温暖な冬と言われていますが日々寒空が続き、冷たい北風が吹きつけます。こんな夜は熱かんがよろしいようで、先人は『現状の「苦」を悲観せず、また楽観せず、謙虚に前向きに生きるように』を、『酒でものんで「楽」に変えるべし』と言い、教えを勝手に都合よく解釈し、台所に置いてある日本酒を温めて飲んでいます。
こんな時、酒の肴は主に魚介類ですが、居酒屋では必ずしも魚類ばかりではなく、肉や野菜も肴と呼びます。熱かんが出てくれば、次はツマミで、八代亜紀のヒット曲『舟唄』の歌詞にもあるように、素朴な酒の肴の一つとして挙げられるのが「スルメ」です。
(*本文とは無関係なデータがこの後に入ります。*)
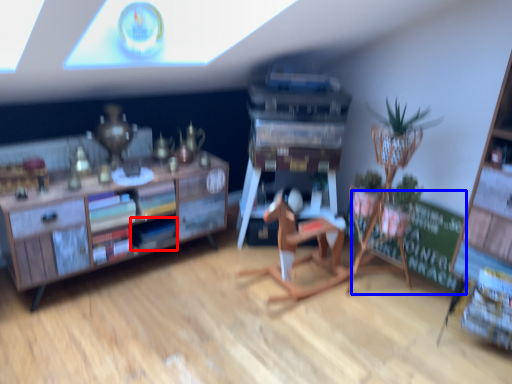 Question: Among these objects, which one is farthest to the camera, book (highlighted by a red box) or bulletin board (highlighted by a blue box)?

Choices:
 (A) book
 (B) bulletin board

Answer: (B) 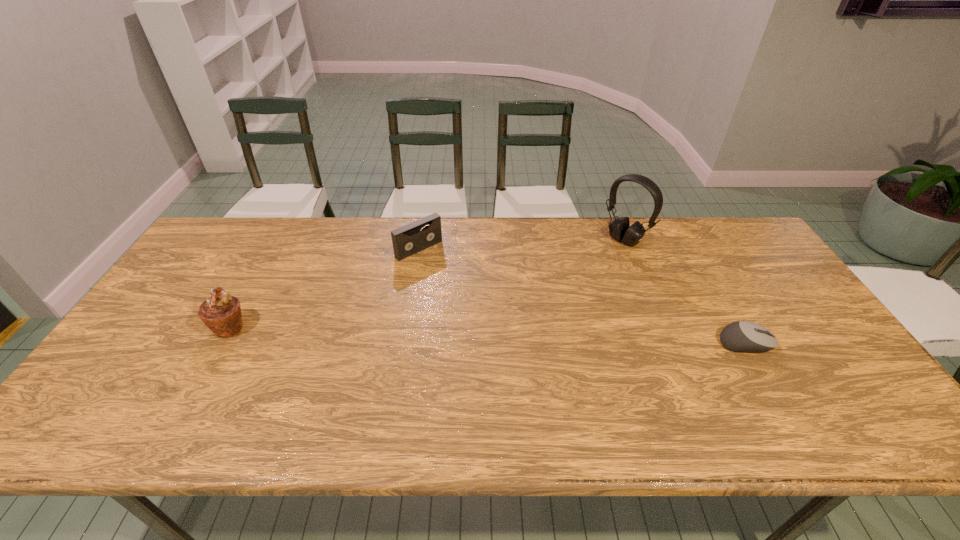 Find the location of `muffin`. muffin is located at coordinates (221, 313).

The height and width of the screenshot is (540, 960). I want to click on the second tallest object, so click(221, 313).

The width and height of the screenshot is (960, 540). I want to click on the rightmost object, so click(743, 336).

The image size is (960, 540). Identify the location of the shortest object. (743, 336).

Identify the location of videotape. The image size is (960, 540). (407, 240).

Image resolution: width=960 pixels, height=540 pixels. In order to click on the second shortest object in this screenshot , I will do `click(407, 240)`.

You are a GUI agent. You are given a task and a screenshot of the screen. Output one action in this format:
    pyautogui.click(x=<x>, y=<y>)
    Task: Click on the second object from right to left
    This screenshot has height=540, width=960.
    Given the screenshot: What is the action you would take?
    pyautogui.click(x=619, y=229)

What are the coordinates of `headset` in the screenshot? It's located at (619, 229).

The height and width of the screenshot is (540, 960). I want to click on vacant point located 0.260m on the back of the second tallest object, so click(x=270, y=255).

This screenshot has width=960, height=540. What are the coordinates of `free space located on the wheel side of the shortest object` in the screenshot? It's located at tap(800, 343). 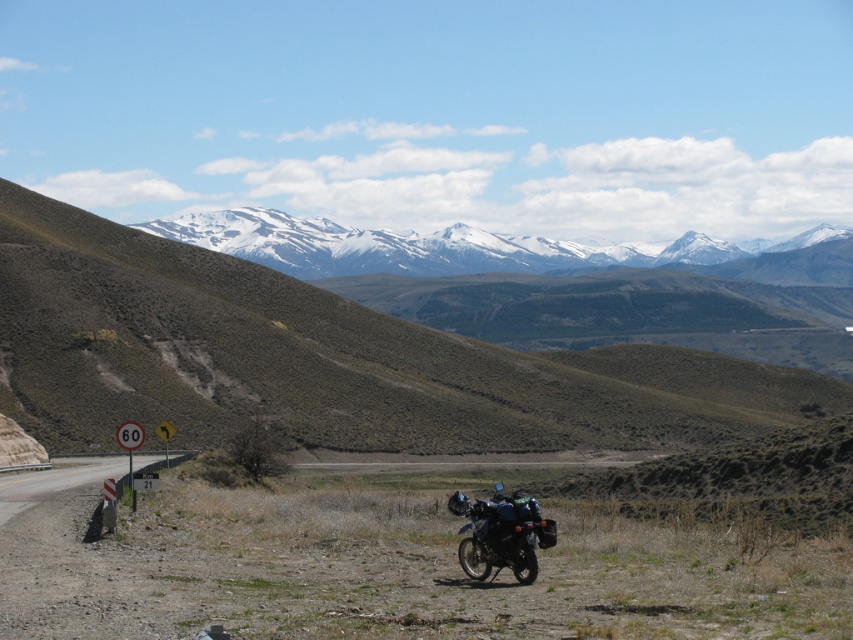 Who is positioned more to the left, metallic dark green motorcycle at center or metallic road sign at lower left?

metallic road sign at lower left is more to the left.

Is metallic dark green motorcycle at center closer to camera compared to metallic road sign at lower left?

Yes, metallic dark green motorcycle at center is closer to the viewer.

Image resolution: width=853 pixels, height=640 pixels. Find the location of `metallic dark green motorcycle at center`. metallic dark green motorcycle at center is located at coordinates (502, 534).

Does brown/dry grassy hillside at upper center have a smaller size compared to metallic road sign at lower left?

No.

From the picture: Does brown/dry grassy hillside at upper center have a lesser width compared to metallic road sign at lower left?

No, brown/dry grassy hillside at upper center is not thinner than metallic road sign at lower left.

Is point (245, 336) closer to camera compared to point (107, 458)?

No, it is behind (107, 458).

Identify the location of brown/dry grassy hillside at upper center. Image resolution: width=853 pixels, height=640 pixels. click(318, 358).

Is brown/dry grassy hillside at upper center wider than brushed metal signpost at left?

Indeed, brown/dry grassy hillside at upper center has a greater width compared to brushed metal signpost at left.

Between brown/dry grassy hillside at upper center and brushed metal signpost at left, which one is positioned lower?

brushed metal signpost at left

What do you see at coordinates (318, 358) in the screenshot? I see `brown/dry grassy hillside at upper center` at bounding box center [318, 358].

At what (x,y) coordinates should I click in order to perform the action: click on brown/dry grassy hillside at upper center. Please return your answer as a coordinate pair (x, y). This screenshot has width=853, height=640. Looking at the image, I should click on [318, 358]. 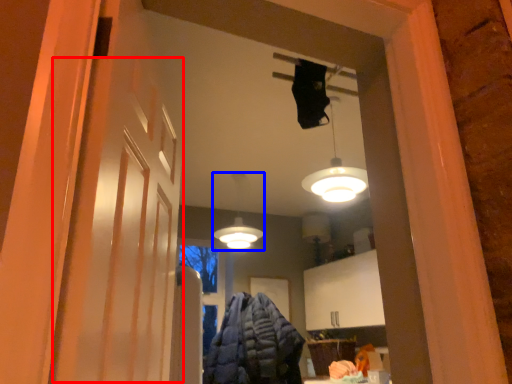 Question: Which object is closer to the camera taking this photo, barn door (highlighted by a red box) or lamp (highlighted by a blue box)?

Choices:
 (A) barn door
 (B) lamp

Answer: (A) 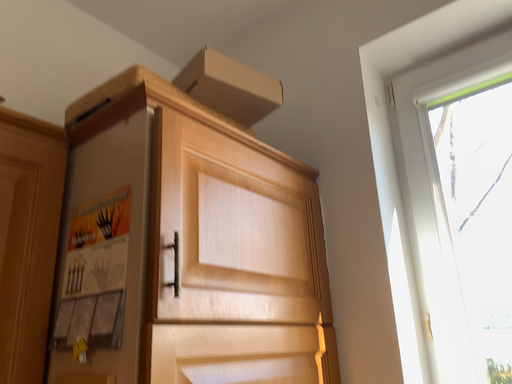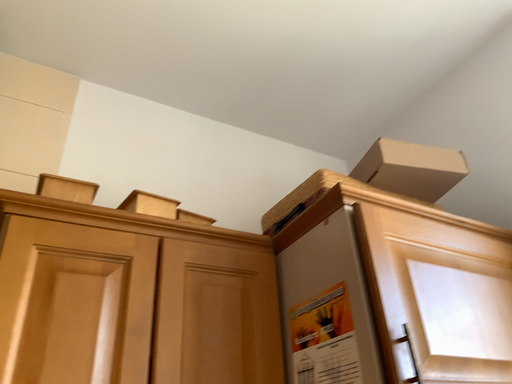 Question: How did the camera likely rotate when shooting the video?

Choices:
 (A) rotated upward
 (B) rotated downward

Answer: (A) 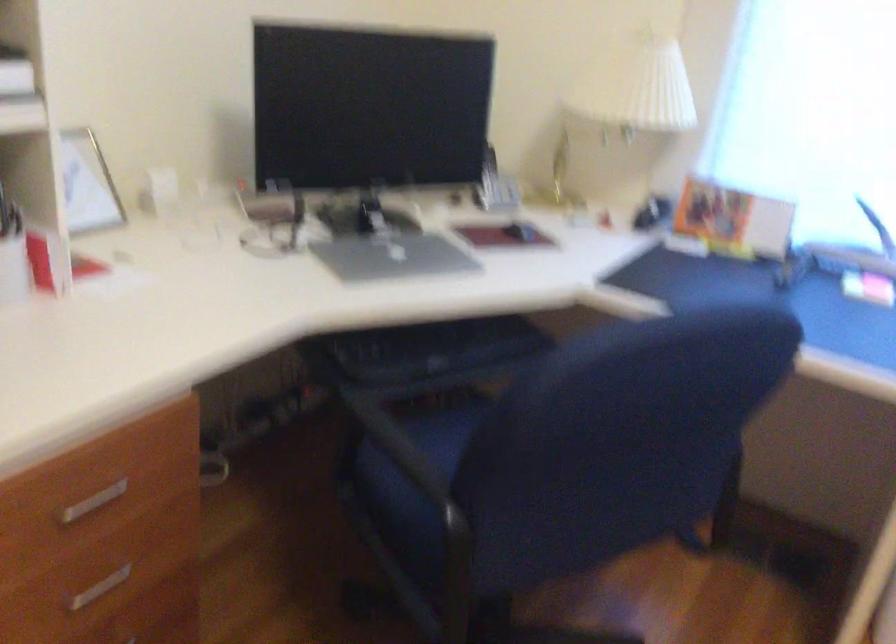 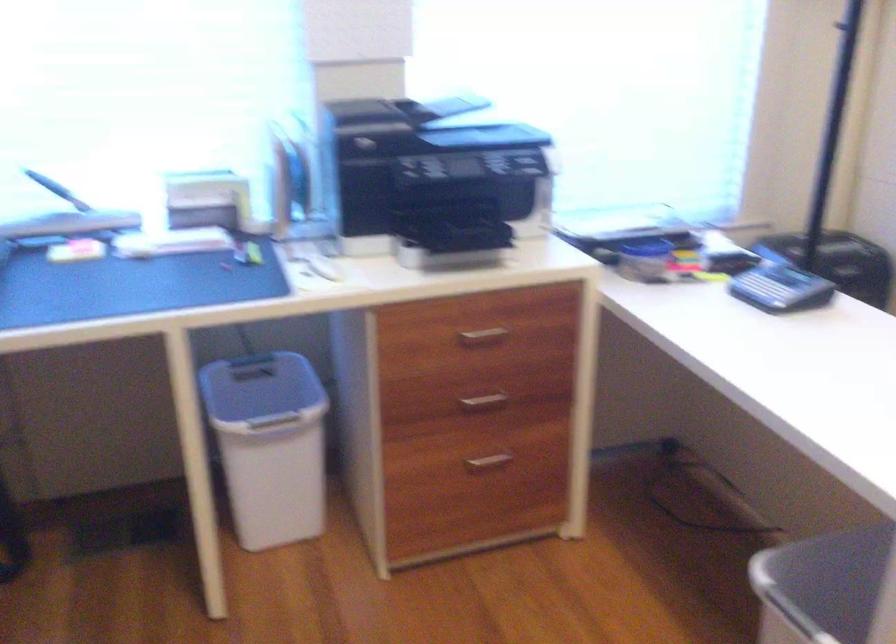 Question: The first image is from the beginning of the video and the second image is from the end. How did the camera likely rotate when shooting the video?

Choices:
 (A) Left
 (B) Right
 (C) Up
 (D) Down

Answer: (B) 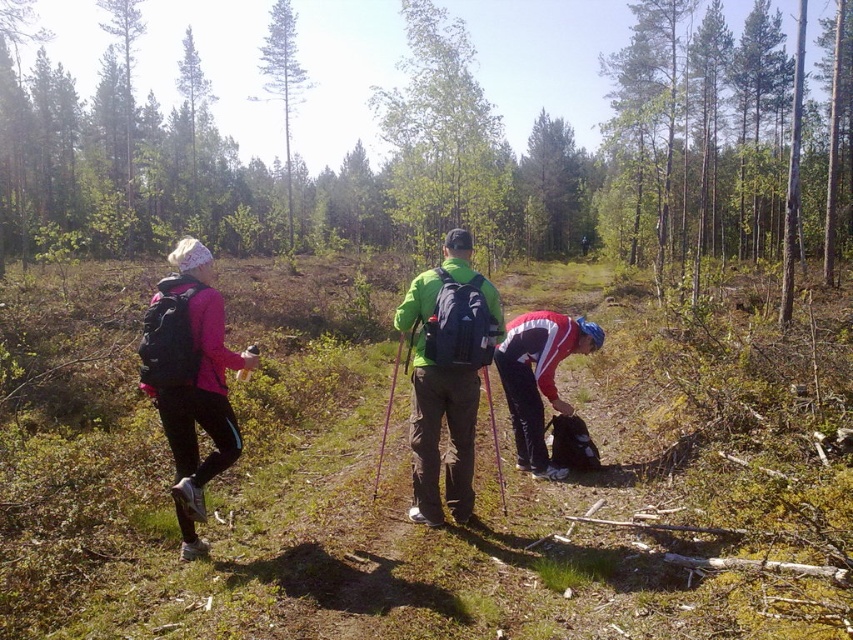 Question: Which object is the farthest from the green leafy tree at center?

Choices:
 (A) green matte jacket at center
 (B) matte black backpack at left
 (C) green smooth tree at upper center
 (D) red and white jacket at lower center

Answer: (B)

Question: Which point appears farthest from the camera in this image?

Choices:
 (A) (476, 170)
 (B) (293, 93)
 (C) (175, 474)

Answer: (B)

Question: Can you confirm if matte black backpack at left is positioned above red and white jacket at lower center?

Choices:
 (A) yes
 (B) no

Answer: (A)

Question: Where is matte black backpack at left located in relation to red and white jacket at lower center in the image?

Choices:
 (A) right
 (B) left

Answer: (B)

Question: Which object is the farthest from the green leafy tree at center?

Choices:
 (A) matte black backpack at left
 (B) red and white jacket at lower center
 (C) green matte jacket at center

Answer: (A)

Question: Does green leafy tree at center appear on the right side of green smooth tree at upper center?

Choices:
 (A) no
 (B) yes

Answer: (B) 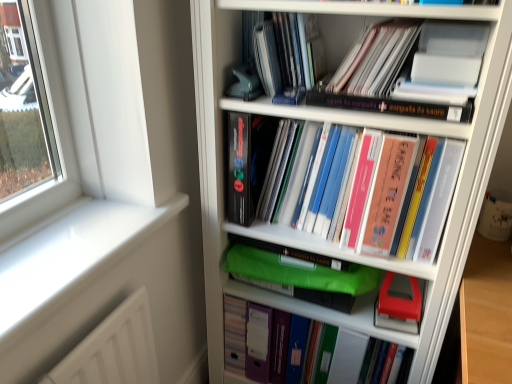 Locate an element on the screen. This screenshot has height=384, width=512. matte pink paper at upper center, the fourth book ordered from the bottom is located at coordinates (375, 59).

The height and width of the screenshot is (384, 512). I want to click on matte black book at upper center, placed as the fifth book when sorted from bottom to top, so click(x=284, y=53).

The height and width of the screenshot is (384, 512). Describe the element at coordinates (391, 106) in the screenshot. I see `hardcover book at upper center, positioned as the 3th book in bottom-to-top order` at that location.

What do you see at coordinates (399, 303) in the screenshot?
I see `red matte stapler at center` at bounding box center [399, 303].

Locate an element on the screen. white glossy window sill at left is located at coordinates (70, 255).

Describe the element at coordinates (70, 255) in the screenshot. I see `white glossy window sill at left` at that location.

This screenshot has width=512, height=384. In order to click on matte pink paper at upper center, the fourth book ordered from the bottom in this screenshot , I will do `click(375, 59)`.

From the image's perspective, does matte pink paper at upper center, the 2th book when ordered from top to bottom, appear higher than hardcover book at center, marked as the 2th book in a bottom-to-top arrangement?

Yes, from the image's perspective, matte pink paper at upper center, the 2th book when ordered from top to bottom, is above hardcover book at center, marked as the 2th book in a bottom-to-top arrangement.

From a real-world perspective, is matte pink paper at upper center, the fourth book ordered from the bottom, physically above hardcover book at center, the fourth book viewed from the top?

Yes, from a real-world perspective, matte pink paper at upper center, the fourth book ordered from the bottom, is over hardcover book at center, the fourth book viewed from the top

Does matte pink paper at upper center, the fourth book ordered from the bottom, have a smaller size compared to hardcover book at center, marked as the 2th book in a bottom-to-top arrangement?

Indeed, matte pink paper at upper center, the fourth book ordered from the bottom, has a smaller size compared to hardcover book at center, marked as the 2th book in a bottom-to-top arrangement.

Is matte pink paper at upper center, the fourth book ordered from the bottom, next to hardcover book at center, marked as the 2th book in a bottom-to-top arrangement, and touching it?

They are not placed beside each other.

From the image's perspective, is hardcover book at center, the fourth book viewed from the top, on hardcover book at upper center, positioned as the 3th book in bottom-to-top order?

No.

Does hardcover book at center, marked as the 2th book in a bottom-to-top arrangement, have a greater width compared to hardcover book at upper center, placed as the third book when sorted from top to bottom?

Incorrect, the width of hardcover book at center, marked as the 2th book in a bottom-to-top arrangement, does not surpass that of hardcover book at upper center, placed as the third book when sorted from top to bottom.

Looking at this image, would you say hardcover book at center, the fourth book viewed from the top, is outside hardcover book at upper center, positioned as the 3th book in bottom-to-top order?

Yes.

Which is behind, point (358, 226) or point (419, 113)?

The point (358, 226) is farther from the camera.

Does white glossy window sill at left have a larger size compared to matte pink paper at upper center, the 2th book when ordered from top to bottom?

Correct, white glossy window sill at left is larger in size than matte pink paper at upper center, the 2th book when ordered from top to bottom.

Between white glossy window sill at left and matte pink paper at upper center, the 2th book when ordered from top to bottom, which one has more height?

Standing taller between the two is matte pink paper at upper center, the 2th book when ordered from top to bottom.

Is white glossy window sill at left touching matte pink paper at upper center, the fourth book ordered from the bottom?

They are not placed beside each other.

Is hardcover book at upper center, placed as the third book when sorted from top to bottom, further to camera compared to white glossy window sill at left?

Yes, hardcover book at upper center, placed as the third book when sorted from top to bottom, is further from the viewer.

Does hardcover book at upper center, positioned as the 3th book in bottom-to-top order, have a smaller size compared to white glossy window sill at left?

Indeed, hardcover book at upper center, positioned as the 3th book in bottom-to-top order, has a smaller size compared to white glossy window sill at left.

Is white glossy window sill at left turned away from hardcover book at center, the fourth book viewed from the top?

No, white glossy window sill at left is not facing away from hardcover book at center, the fourth book viewed from the top.

Can you tell me how much white glossy window sill at left and hardcover book at center, the fourth book viewed from the top, differ in facing direction?

There is a 89.6-degree angle between the facing directions of white glossy window sill at left and hardcover book at center, the fourth book viewed from the top.

Considering the positions of objects white glossy window sill at left and hardcover book at center, the fourth book viewed from the top, in the image provided, who is behind, white glossy window sill at left or hardcover book at center, the fourth book viewed from the top,?

hardcover book at center, the fourth book viewed from the top, is further from the camera.

From their relative heights in the image, would you say white glossy window sill at left is taller or shorter than hardcover book at center, marked as the 2th book in a bottom-to-top arrangement?

white glossy window sill at left is shorter than hardcover book at center, marked as the 2th book in a bottom-to-top arrangement.

How far apart are white plastic bookcase at center and matte black book at upper center, which is the 1th book from top to bottom?

white plastic bookcase at center is 9.43 inches away from matte black book at upper center, which is the 1th book from top to bottom.

Would you consider white plastic bookcase at center to be distant from matte black book at upper center, placed as the fifth book when sorted from bottom to top?

No, white plastic bookcase at center is in close proximity to matte black book at upper center, placed as the fifth book when sorted from bottom to top.

Can you tell me how much white plastic bookcase at center and matte black book at upper center, which is the 1th book from top to bottom, differ in facing direction?

They differ by 2.06 degrees in their facing directions.

Is point (453, 280) positioned behind point (250, 29)?

No, (453, 280) is closer to viewer.

Is hardcover book at center, the fourth book viewed from the top, at the right side of matte black book at upper center, which is the 1th book from top to bottom?

Yes, hardcover book at center, the fourth book viewed from the top, is to the right of matte black book at upper center, which is the 1th book from top to bottom.

From a real-world perspective, is hardcover book at center, the fourth book viewed from the top, located beneath matte black book at upper center, which is the 1th book from top to bottom?

Yes.

Can you confirm if hardcover book at center, the fourth book viewed from the top, is shorter than matte black book at upper center, which is the 1th book from top to bottom?

In fact, hardcover book at center, the fourth book viewed from the top, may be taller than matte black book at upper center, which is the 1th book from top to bottom.

Image resolution: width=512 pixels, height=384 pixels. I want to click on the 2nd book below the matte pink paper at upper center, the fourth book ordered from the bottom (from the image's perspective), so click(378, 192).

Where is `the 1st book in front of the hardcover book at center, marked as the 2th book in a bottom-to-top arrangement`? Image resolution: width=512 pixels, height=384 pixels. the 1st book in front of the hardcover book at center, marked as the 2th book in a bottom-to-top arrangement is located at coordinates (391, 106).

When comparing their distances from hardcover book at upper center, placed as the third book when sorted from top to bottom, does matte black book at upper center, placed as the fifth book when sorted from bottom to top, or green plastic folder at center, the 5th book viewed from the top, seem closer?

matte black book at upper center, placed as the fifth book when sorted from bottom to top, lies closer to hardcover book at upper center, placed as the third book when sorted from top to bottom, than the other object.

Estimate the real-world distances between objects in this image. Which object is further from white plastic bookcase at center, hardcover book at upper center, placed as the third book when sorted from top to bottom, or hardcover book at center, marked as the 2th book in a bottom-to-top arrangement?

hardcover book at upper center, placed as the third book when sorted from top to bottom, lies further to white plastic bookcase at center than the other object.

When comparing their distances from hardcover book at upper center, placed as the third book when sorted from top to bottom, does hardcover book at center, the fourth book viewed from the top, or white plastic bookcase at center seem further?

white plastic bookcase at center lies further to hardcover book at upper center, placed as the third book when sorted from top to bottom, than the other object.

Considering their positions, is hardcover book at upper center, positioned as the 3th book in bottom-to-top order, positioned closer to matte black book at upper center, placed as the fifth book when sorted from bottom to top, than hardcover book at center, the fourth book viewed from the top?

The object closer to matte black book at upper center, placed as the fifth book when sorted from bottom to top, is hardcover book at upper center, positioned as the 3th book in bottom-to-top order.

Looking at the image, which one is located further to matte black book at upper center, which is the 1th book from top to bottom, hardcover book at center, marked as the 2th book in a bottom-to-top arrangement, or hardcover book at upper center, placed as the third book when sorted from top to bottom?

hardcover book at center, marked as the 2th book in a bottom-to-top arrangement, lies further to matte black book at upper center, which is the 1th book from top to bottom, than the other object.

Estimate the real-world distances between objects in this image. Which object is closer to white plastic bookcase at center, green plastic folder at center, arranged as the 1th book when ordered from the bottom, or white glossy window sill at left?

green plastic folder at center, arranged as the 1th book when ordered from the bottom, lies closer to white plastic bookcase at center than the other object.

Estimate the real-world distances between objects in this image. Which object is further from matte pink paper at upper center, the 2th book when ordered from top to bottom, white plastic bookcase at center or red matte stapler at center?

Among the two, red matte stapler at center is located further to matte pink paper at upper center, the 2th book when ordered from top to bottom.

Which object lies further to the anchor point red matte stapler at center, white glossy window sill at left or hardcover book at center, the fourth book viewed from the top?

white glossy window sill at left is further to red matte stapler at center.

This screenshot has height=384, width=512. Identify the location of paperback book that lies between hardcover book at center, marked as the 2th book in a bottom-to-top arrangement, and green plastic folder at center, the 5th book viewed from the top, from top to bottom. (399, 303).

Locate an element on the screen. The image size is (512, 384). bookcase located between white glossy window sill at left and hardcover book at upper center, placed as the third book when sorted from top to bottom, in the left-right direction is located at coordinates (345, 160).

Identify the location of bookcase between white glossy window sill at left and hardcover book at center, the fourth book viewed from the top, in the horizontal direction. The image size is (512, 384). (345, 160).

Where is `window sill between matte black book at upper center, placed as the fifth book when sorted from bottom to top, and green plastic folder at center, arranged as the 1th book when ordered from the bottom, in the up-down direction`? This screenshot has width=512, height=384. window sill between matte black book at upper center, placed as the fifth book when sorted from bottom to top, and green plastic folder at center, arranged as the 1th book when ordered from the bottom, in the up-down direction is located at coordinates (70, 255). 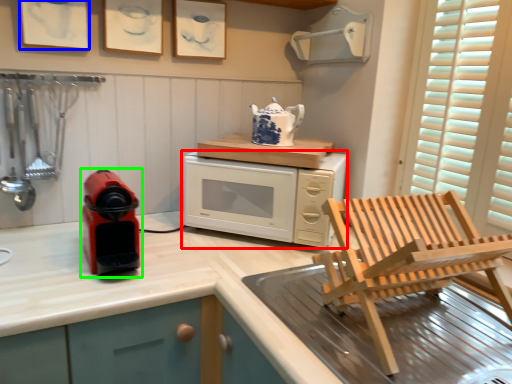 Question: Based on their relative distances, which object is nearer to microwave oven (highlighted by a red box)? Choose from picture frame (highlighted by a blue box) and home appliance (highlighted by a green box).

Choices:
 (A) picture frame
 (B) home appliance

Answer: (B) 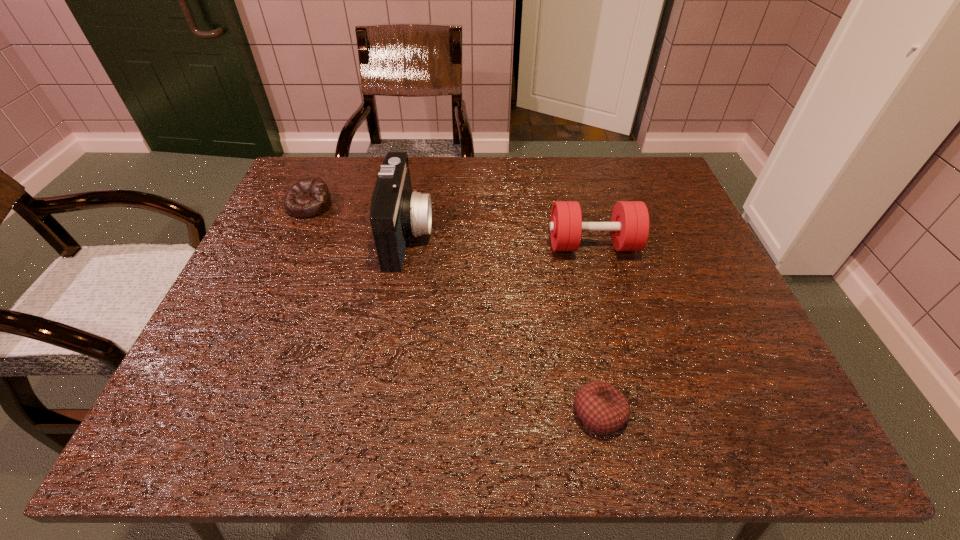 At what (x,y) coordinates should I click in order to perform the action: click on camcorder. Please return your answer as a coordinate pair (x, y). Looking at the image, I should click on (396, 212).

In order to click on the second object from left to right in this screenshot , I will do `click(396, 212)`.

Locate an element on the screen. This screenshot has height=540, width=960. dumbbell is located at coordinates (629, 226).

At what (x,y) coordinates should I click in order to perform the action: click on the leftmost object. Please return your answer as a coordinate pair (x, y). Looking at the image, I should click on (309, 197).

Locate an element on the screen. This screenshot has height=540, width=960. the left beanbag is located at coordinates (309, 197).

Where is `the nearest object`? the nearest object is located at coordinates (601, 407).

Find the location of `the nearer beanbag`. the nearer beanbag is located at coordinates (601, 407).

Where is `free region located on the lens of the camcorder`? This screenshot has height=540, width=960. free region located on the lens of the camcorder is located at coordinates (479, 235).

Find the location of a particular element. This screenshot has height=540, width=960. vacant point located on the front of the dumbbell is located at coordinates (605, 289).

Locate an element on the screen. This screenshot has height=540, width=960. vacant area situated 0.200m on the front of the farther beanbag is located at coordinates (279, 273).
ところが近頃は物価の上昇でスルメは高く、財布の都合で塩分が多いという理屈をつけて避けています。今は懐かしいスルメは、あの硬さでかみ切りづらく、あごが疲れるぐらいかまないと飲み込めません。したがって時間がかかり、かめばかむほどうま味が増し、満腹中枢が刺激され、スルメダイエットの効果があるとも言われてきました。
スルメの様に、長くかみしめる人生を送るためには、スルメに代わるツマミといえば、鶏や豚の軟骨を串焼きでツマミにしています。歯が丈夫でなければなりませんが、軟骨に含まれるビタミンやミネラル、タンパク質などの栄養を含んでいて、「骨や歯の健康維持」「精神の安定」「老化防止」などの健康効果がある食材と言われています。
理屈はそうであっても、酒を飲んでしまえば「どこ 吹く風」。何でも良くなるツマミは、可哀そうでなりません。